A new report from the Sierra Club vastly overstates the challenges posed by idle wells, making faulty claims that ignore key facts about California’s idle well management programs.
Here are five of the most egregious ways the Sierra Club report gets it wrong on idle wells in California:
1) THE REPORT IGNORES BASIC FACTS ABOUT IDLE WELL ACCOUNTING TO FALSELY CLAIM THAT THE STATE’S PROGRAMS ARE FAILING.
The report points to an apparent increase in idle wells to argue that the state’s programs are ineffective and delay well decommissioning efforts.
However, the state’s most recent idle well report to the legislature states that the net increase in idle wells since 2018 has been driven by a new and more accurate accounting method, not a physical increase in the number of idle wells.
“The 7,803 well increase reported between calendar years 2018 and 2019 may be attributed to better accounting through the use of WellSTAR. With the introduction of WellSTAR as CalGEM’s system of record, wells that became idle after 24 consecutive months of no reported production or injection were easier to identify.”
Adjusting for the improved accounting, the actual number of idle wells in California has declined in recent years.
2) THE REPORT IGNORES LONGSTANDING CALIFORNIA LAW TO FALSELY CLAIM THAT TAXPAYERS WILL BE FINANCIALLY LIABLE FOR IDLE WELL MANAGEMENT.
The report makes an unsupported assertion that California’s large oil and gas producers will avoid plugging and decommissioning obligations by “down selling” wells to smaller, poorly capitalized producers that don’t have the financial resources to plug them.

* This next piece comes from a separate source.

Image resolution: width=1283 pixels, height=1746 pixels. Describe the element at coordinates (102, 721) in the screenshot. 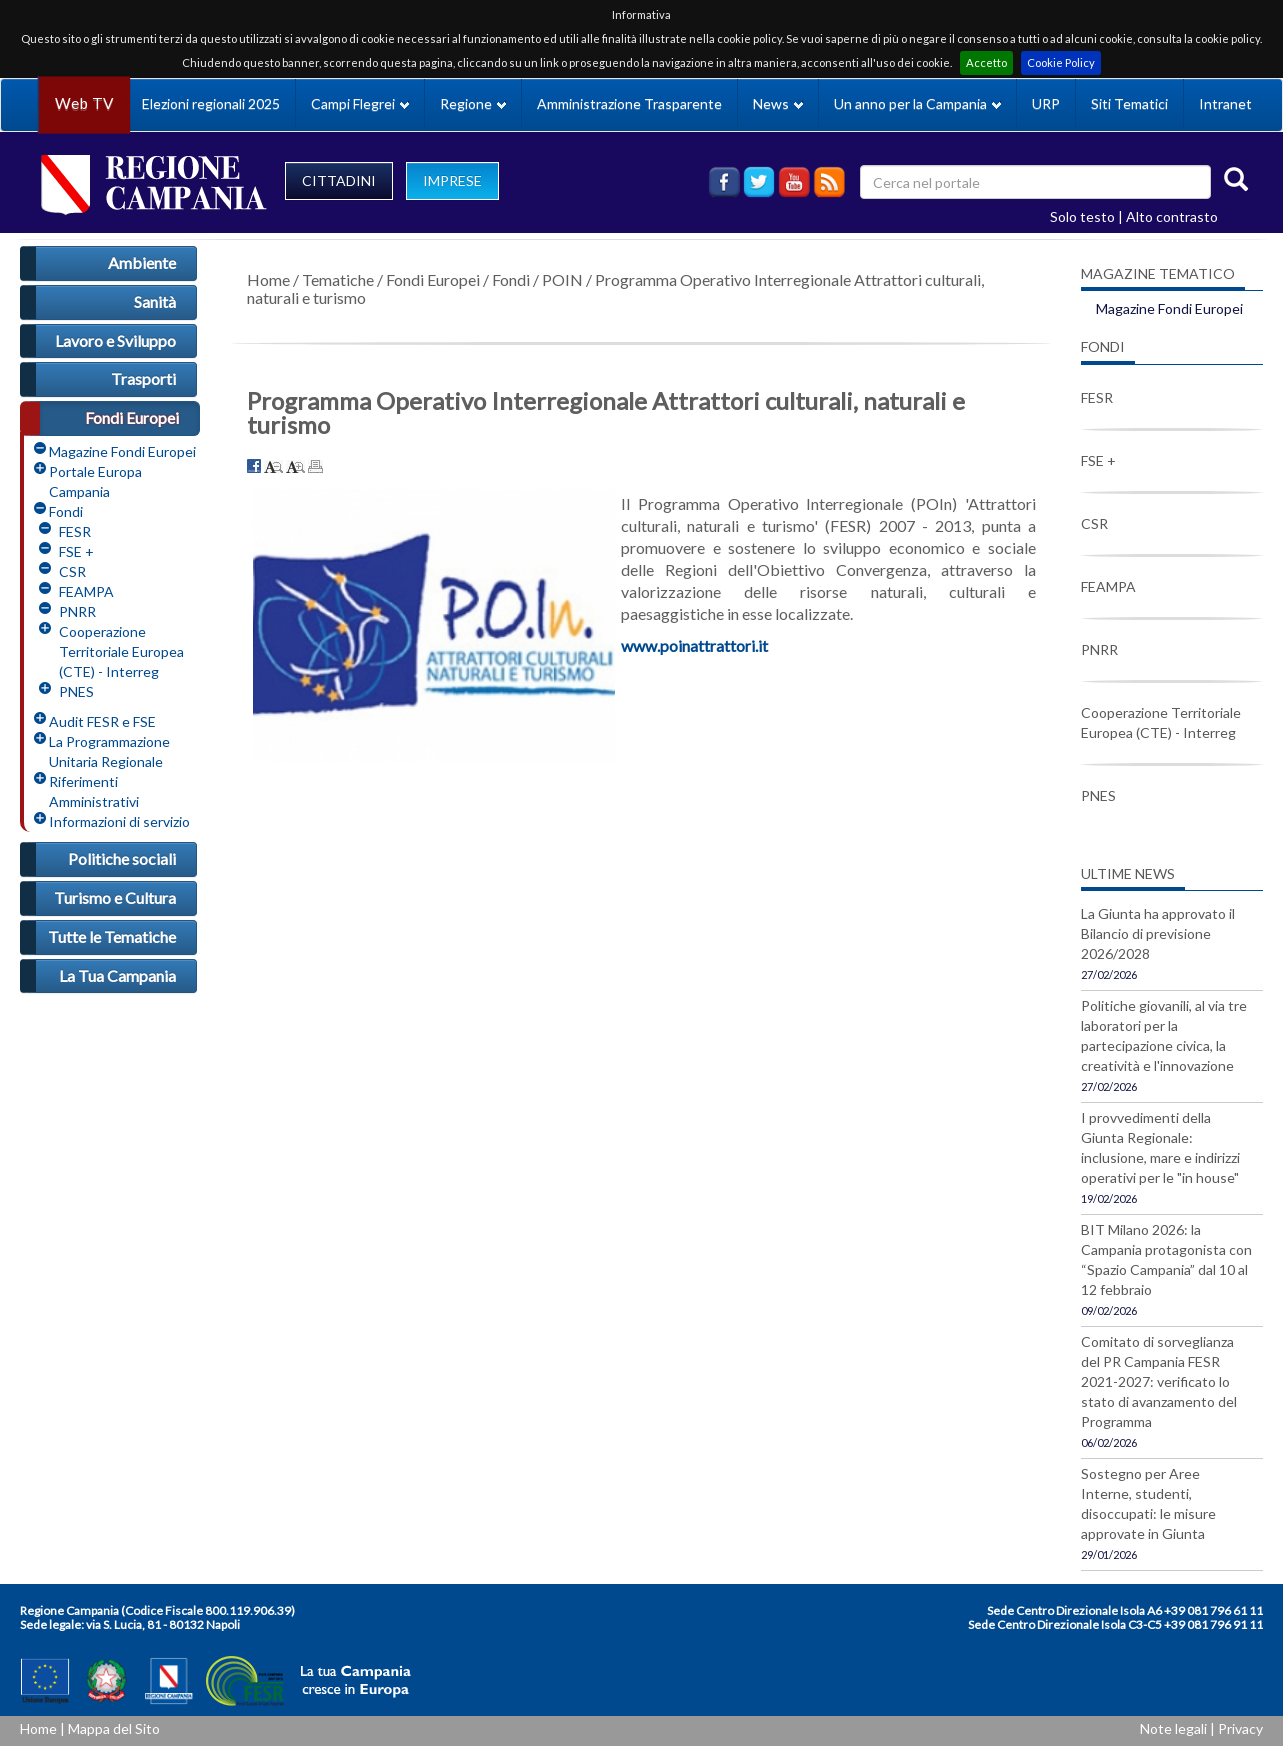

I see `Audit FESR e FSE` at that location.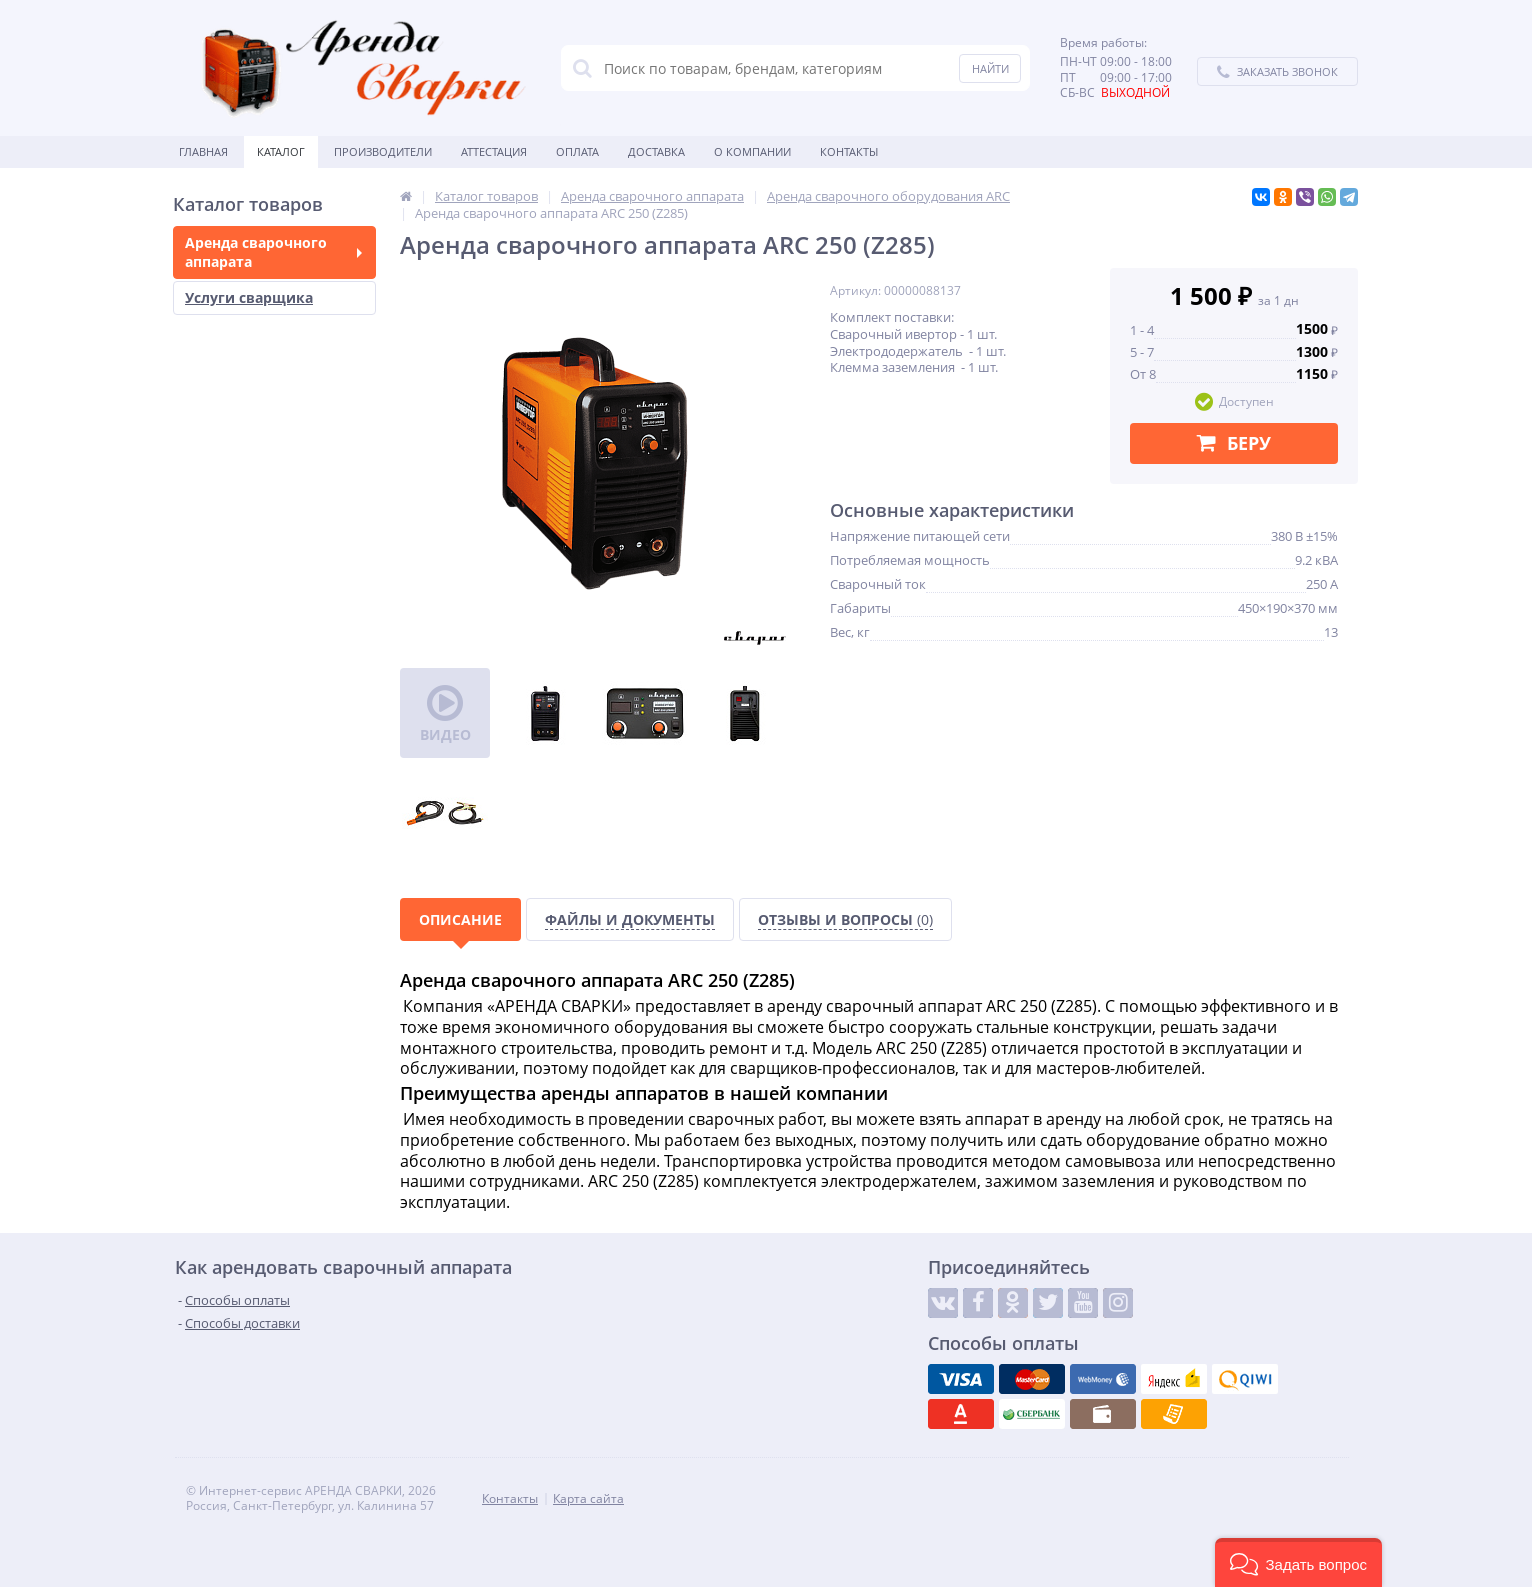 This screenshot has height=1587, width=1532. What do you see at coordinates (203, 151) in the screenshot?
I see `Главная` at bounding box center [203, 151].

First, there is no evidence that such “down selling” has ever or would ever occur in California. A review of producing wells by Catalyst Environmental Solutions in 2020 found that large companies retain wells through their useful lives, even when the wells become low-producing.
But second, even if wells are sold, California law has for decades stated that the seller would remain jointly liable for plugging. SB 2007 (Costa 1996) requires that if a well is deserted and the operator cannot pay for the costs of plugging and decommissioning, CalGEM can pursue operators that owned the well as far back as January 1, 1996, for plugging and abandonment costs. Furthermore, AB 1057 (Limón 2019) provided CalGEM with additional authority to track and trace the ownership of wells to better ensure that previous owners can be held liable for plugging costs.
3) THE REPORT MISREPRESENTS STUDY FINDINGS TO FALSELY CLAIM THAT IDLE WELLS CAUSE ENVIRONMENTAL DAMAGE.
On page 10, the report states that 29% of groundwater samples near the Montebello Oil Field contained petroleum hydrocarbons from nearby oil wells.
However, the USGS study cited as support for this statement (footnote 53) reached the exact opposite conclusion, finding no evidence that oil well operations were responsible for the petroleum hydrocarbons found in the groundwater.
“The RMP sample results and available historical data in and near the Montebello Oil Field did not provide conclusive evidence that oil and gas development has adversely affected groundwater resources. All samples with detectable petroleum hydrocarbons, thermogenic gases, or both, were collected from sites that also are within 500 meters of anthropogenic hydrocarbon sources not associated with oil and gas development or sources.”
The USGS study noted that naturally occurring hydrocarbons could have been responsible for the results.
4) THE REPORT IGNORES HOW CALIFORNIA INSTITUTED COMPREHENSIVE IDLE WELL TESTING REGULATIONS IN 2019.
In its unsupported discussion of the environmental impacts of idle wells, the report makes no mention of California’s landmark idle well testing regulations that become effective on April 1, 2019. These comprehensive regulations require oil producers to conduct regular tests on its full portfolio of idle wells, and any leakages or other problems found are required to be remediated immediately.
5) THE REPORT USES FLAWED ASSUMPTIONS TO FALSELY CLAIM CALIFORNIA WILL SOON SEE A LARGE AND COSTLY INFLUX OF IDLE WELLS.
The report points to California’s large number of low-producing wells as proof that the state’s oil and gas industry is in its “decommissioning phase.” This is inaccurate. Oil fields in California are very cost-efficient, with wells spaced tightly together, allowing them to share common power sources and other infrastructure. This allows California producers to operate low-production wells at a profit for prolonged time periods.
A 2020 study by Catalyst Environmental Solutions found that of the 12,528 low-producing wells in 1997, 68% (8,512 wells) were still active 20 years later. Furthermore, of those that remained active, 27% (2,273 wells) were actually producing at a greater rate in 2017 than they were in 1997, due to reworks or other well enhancements.
In summary, the Sierra Club has put forward a report on idle wells in California that misrepresents data, twists the findings of third-party studies, and demonstrates a stunning lack of knowledge about current law and relevant state programs.
The Sierra Club report is a clearly unreliable source that policymakers should reject.